Bu ülke de yaşayan kadınlar yüzyıllardan beri ikinci sınıf vatandaş olarak görülse bile hangi parti iktidara gelecekse kadınlar ile ilgili yasalarda kadınlara öncelik verilmesi için çalışmalar yapması gerekmektedir.
Unutmayalım.
Kadın insandır, onun doğurdukları insanoğludur.
Bu ülkenin büyük bir bölümü genç nesli teşkil ediyor demiştik. Ayrıca doğurganlıkla beraber çocuklarımız da bu ülkede nüfus olarak çok fazladır bunu da göz önünde bulunduralım.
Çocuklarımıza refah bir Türkiye olması için hangi parti iktidara gelirse gelsin çalışmalarını hemen yapmalıdır.
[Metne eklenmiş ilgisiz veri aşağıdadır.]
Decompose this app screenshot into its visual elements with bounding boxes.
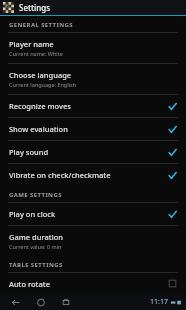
other: App icon <box>3 2 14 13</box>
button[interactable]: Back <box>8 294 24 310</box>
staticText: Settings <box>19 2 51 13</box>
button[interactable]: Player name <box>0 33 186 63</box>
staticText: Game duration <box>9 232 63 242</box>
staticText: 11:17 <box>150 297 168 307</box>
button[interactable]: Vibrate on check/checkmate <box>0 164 186 186</box>
staticText: Auto rotate <box>9 279 50 288</box>
button[interactable]: Home <box>33 294 49 310</box>
staticText: Choose language <box>9 70 72 80</box>
button[interactable]: App icon <box>0 0 186 15</box>
staticText: Play sound <box>9 147 49 157</box>
button[interactable]: Choose language <box>0 64 186 94</box>
button[interactable]: Show evaluation <box>0 118 186 140</box>
button[interactable]: Play on clock <box>0 203 186 225</box>
staticText: Recognize moves <box>9 101 71 111</box>
staticText: Player name <box>9 39 54 49</box>
other: Status icons <box>171 299 182 306</box>
staticText: Current value: 0 min <box>9 243 62 250</box>
staticText: GENERAL SETTINGS <box>9 21 73 29</box>
staticText: Show evaluation <box>9 124 68 134</box>
button[interactable]: Game duration <box>0 226 186 256</box>
staticText: Play on clock <box>9 209 56 219</box>
staticText: Current language: English <box>9 81 77 88</box>
staticText: TABLE SETTINGS <box>9 261 63 269</box>
button[interactable]: Recognize moves <box>0 95 186 117</box>
staticText: Current name: White <box>9 50 63 57</box>
button[interactable]: Play sound <box>0 141 186 163</box>
staticText: Vibrate on check/checkmate <box>9 170 111 180</box>
staticText: GAME SETTINGS <box>9 191 62 199</box>
button[interactable]: Recent apps <box>58 294 74 310</box>
button[interactable]: Auto rotate <box>0 273 186 294</box>
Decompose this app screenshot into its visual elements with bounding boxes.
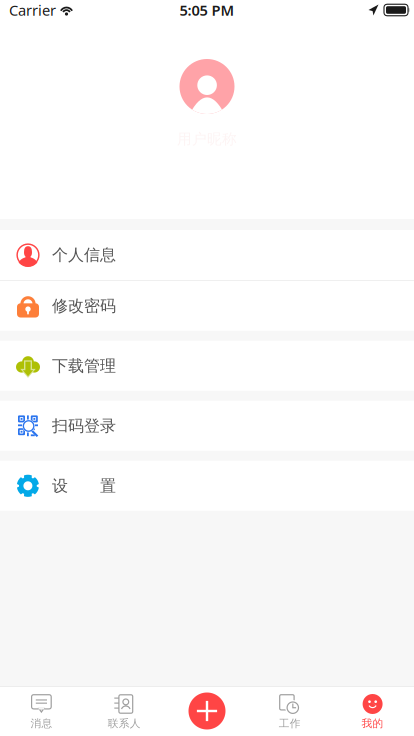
button[interactable]: 联系人 xyxy=(83,686,166,736)
staticText: Carrier xyxy=(9,0,56,20)
staticText: 个人信息 xyxy=(52,245,116,265)
staticText: 扫码登录 xyxy=(52,416,116,436)
button[interactable]: 工作 xyxy=(248,686,331,736)
button[interactable]: 新建 xyxy=(188,692,226,730)
staticText: 下载管理 xyxy=(52,356,116,376)
button[interactable]: 下载管理 xyxy=(0,341,414,391)
staticText: 用户昵称 xyxy=(177,130,237,148)
staticText: 消息 xyxy=(30,717,52,730)
staticText: 5:05 PM xyxy=(180,0,234,20)
button[interactable]: 设 置 xyxy=(0,461,414,511)
staticText: 工作 xyxy=(279,717,301,730)
staticText: 设 置 xyxy=(52,476,116,496)
button[interactable]: 修改密码 xyxy=(0,281,414,331)
button[interactable]: 个人信息 xyxy=(0,230,414,280)
button[interactable]: 扫码登录 xyxy=(0,401,414,451)
button[interactable]: 我的 xyxy=(331,686,414,736)
button[interactable]: 消息 xyxy=(0,686,83,736)
staticText: 联系人 xyxy=(108,717,141,730)
staticText: 我的 xyxy=(362,717,384,730)
staticText: 修改密码 xyxy=(52,296,116,316)
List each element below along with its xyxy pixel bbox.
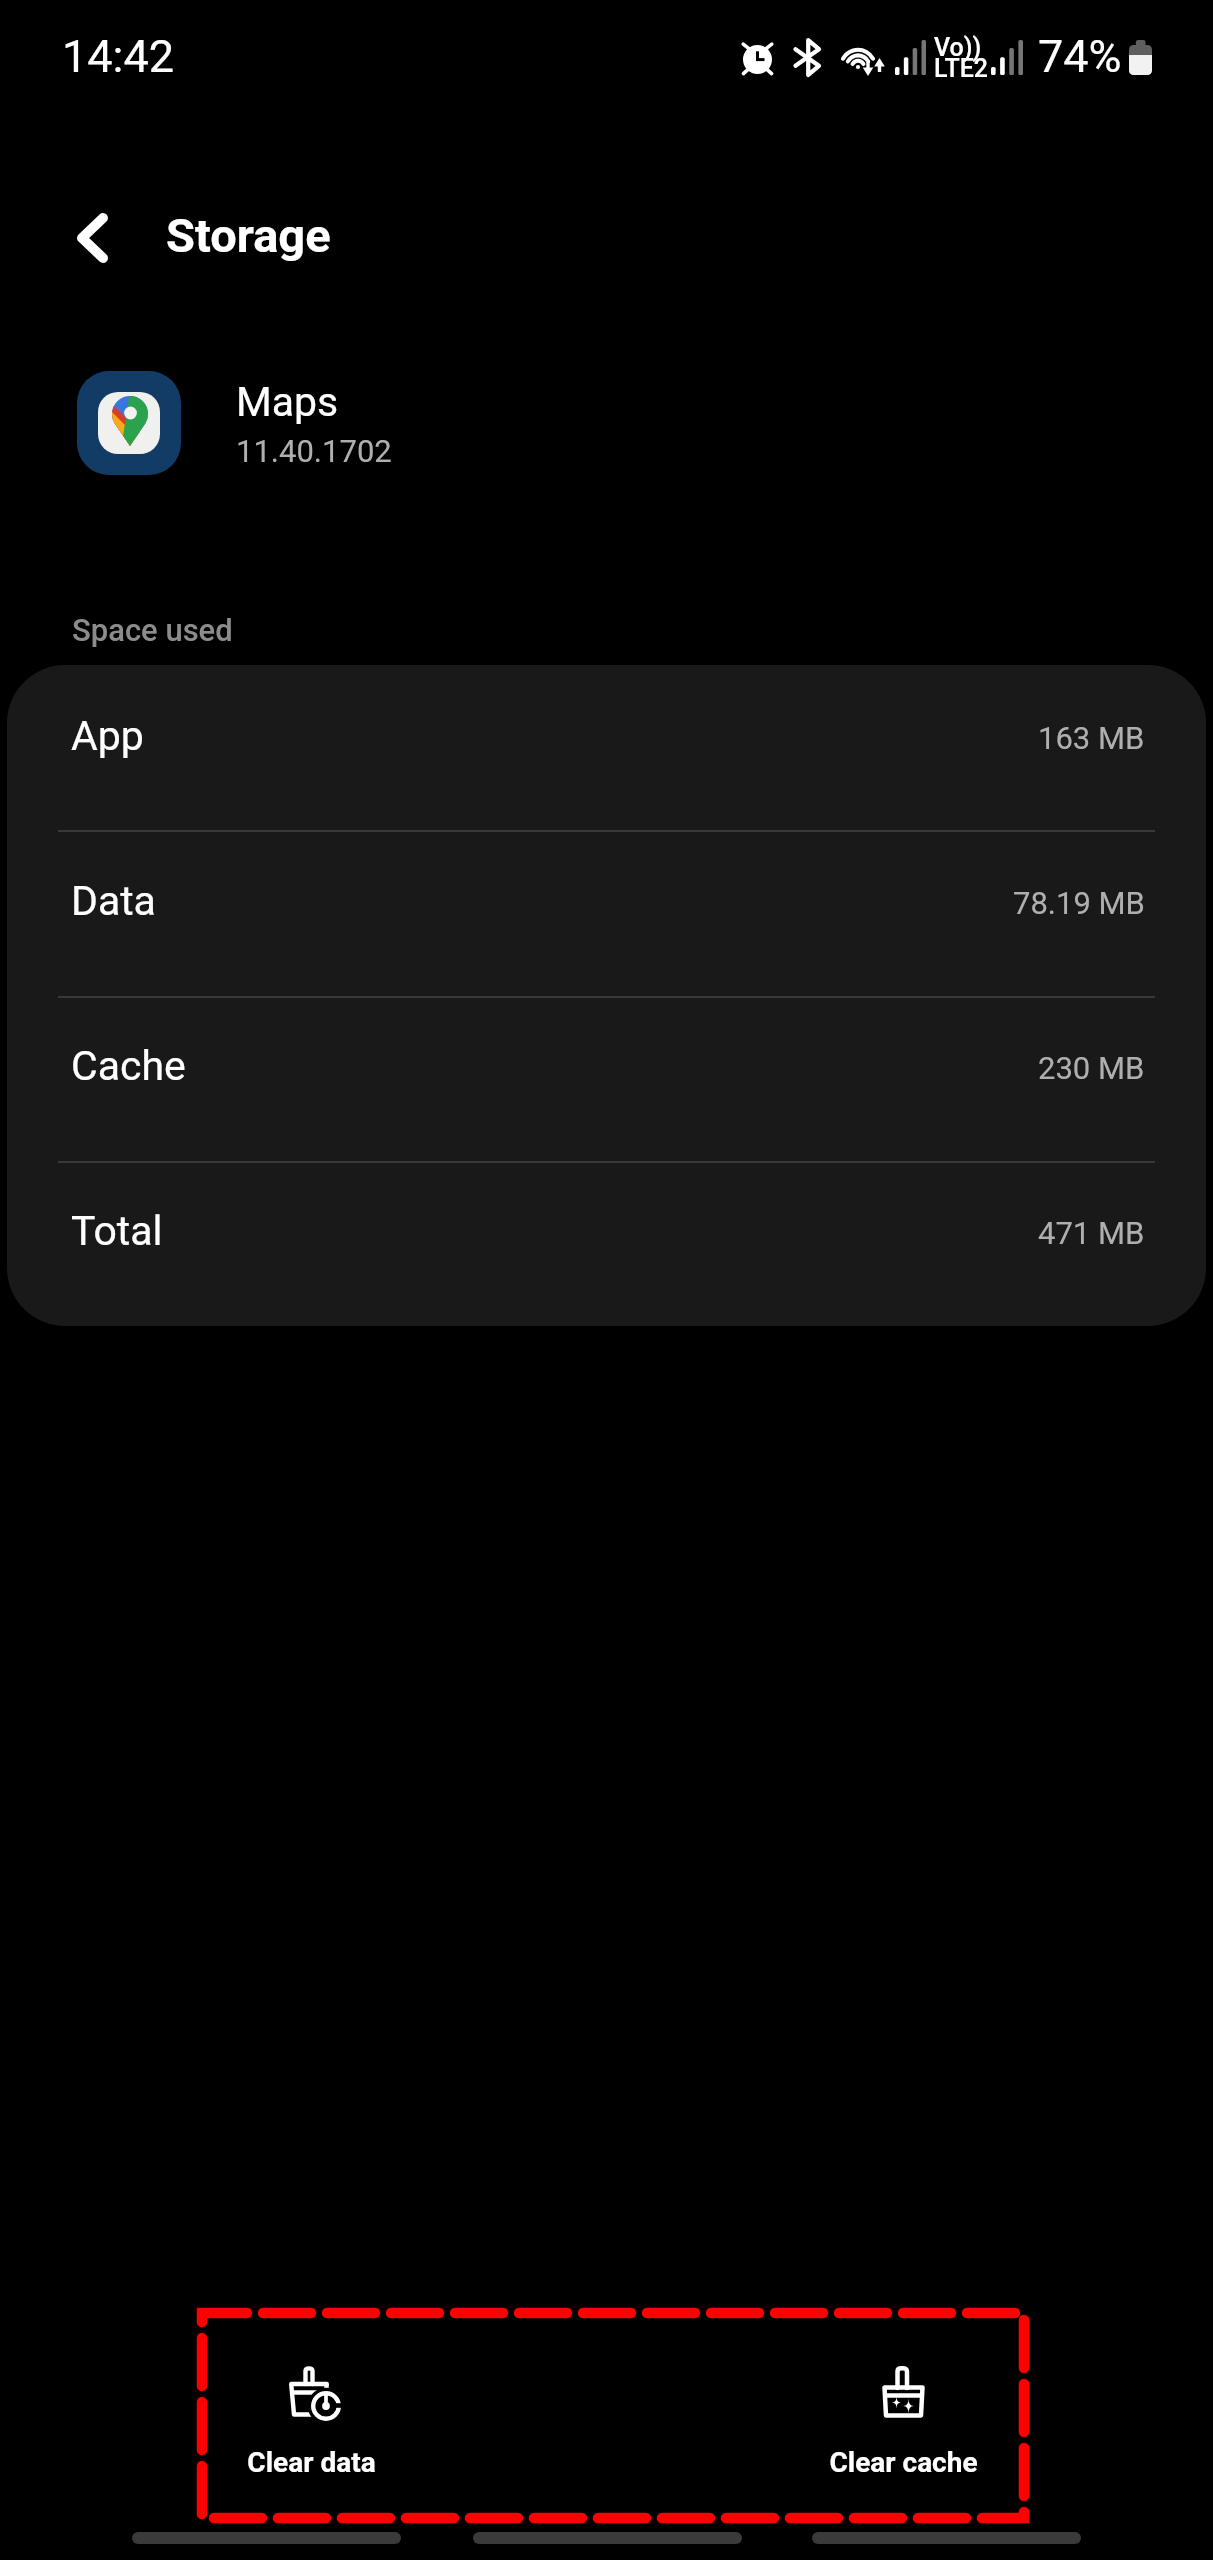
button[interactable]: Navigation button (132, 2532, 401, 2544)
staticText: Clear data (247, 2446, 376, 2479)
staticText: 74% (1038, 30, 1122, 83)
staticText: Storage (166, 208, 331, 263)
staticText: Total (71, 1207, 163, 1255)
staticText: 163 MB (1038, 720, 1145, 756)
staticText: 230 MB (1038, 1050, 1145, 1086)
staticText: Vo)) (934, 33, 982, 62)
button[interactable]: Navigation button (473, 2532, 742, 2544)
button[interactable]: Back (44, 190, 140, 286)
staticText: LTE2 (934, 54, 989, 83)
staticText: 78.19 MB (1013, 885, 1145, 921)
staticText: Maps (236, 378, 339, 426)
button[interactable]: Navigation button (812, 2532, 1081, 2544)
button[interactable]: Data (7, 830, 1206, 995)
button[interactable]: App (7, 665, 1206, 830)
staticText: Clear cache (829, 2446, 978, 2479)
staticText: 471 MB (1038, 1215, 1145, 1251)
staticText: Cache (71, 1042, 186, 1090)
staticText: 11.40.1702 (236, 433, 392, 469)
staticText: 14:42 (62, 30, 175, 83)
staticText: App (71, 712, 144, 760)
button[interactable]: Clear cache (786, 2366, 1021, 2479)
button[interactable]: Total (7, 1160, 1206, 1325)
button[interactable]: Clear data (201, 2366, 421, 2479)
staticText: Space used (72, 612, 233, 648)
staticText: Data (71, 877, 156, 925)
button[interactable]: Cache (7, 995, 1206, 1160)
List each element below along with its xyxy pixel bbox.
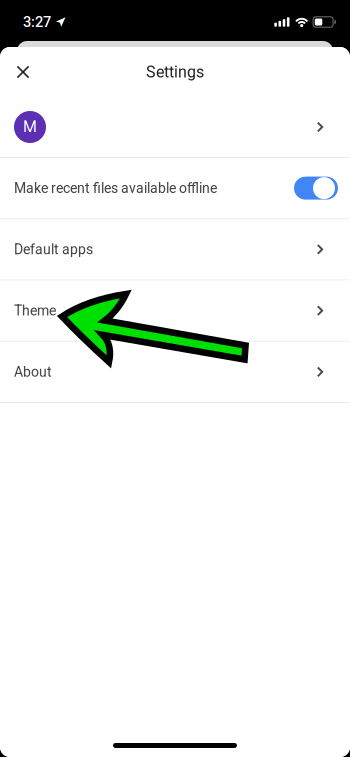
button[interactable]: Theme <box>0 280 350 341</box>
staticText: 3:27 <box>23 13 51 31</box>
staticText: Settings <box>146 63 204 81</box>
staticText: About <box>14 364 52 380</box>
staticText: Default apps <box>14 241 93 258</box>
button[interactable]: Close <box>0 49 46 95</box>
button[interactable]: Default apps <box>0 219 350 279</box>
staticText: Make recent files available offline <box>14 180 217 196</box>
button[interactable]: Make recent files available offline <box>0 158 350 218</box>
staticText: Theme <box>14 302 56 319</box>
button[interactable]: About <box>0 342 350 402</box>
staticText: M <box>23 118 37 136</box>
button[interactable]: M <box>0 97 350 157</box>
Bu seçim konulu yazımda hangi parti ne kadar oy alır , ne yapar, kimlerle birleşir , kim kimi kuyuya düşürür demiyorum. Sadece her kim iktidara gelirse gelsin Ülkenin refahı için çalışsın diyorum.
Sevgili Okuyucularım sizlere seçmen olarak da Refah bir Türkiye için lütfen sandık başlarına gidiniz diyorum.
Yaşamın karmaşası içinde savrulmayınız. Ve oyunuzu da hiç olarak asla kullanmayınız. Oy kullanmak biliyorsunuz ki bir Vatandaşlık görevidir. Ve bunu da asla unutmamalıyız ki ; refahımız için oyumuzu düşünerek kullanmalıyız.
İşte böyle sevgili vatandaşlarımız;
Gündem seçim diyorken kazanan kaybeden dediğimizde Ülkemin kazanmasını isterim. Acın doyurulmasını, evsizin ev bark sahibi olması istediğimizi, işsizin evine ekmek götürmesini beklerim.
Önemli olan Refah bir Türkiye diyorsak gerçekten Refah içinde bizleri yaşatan bir iktidarı düşünüp seçmeliyiz.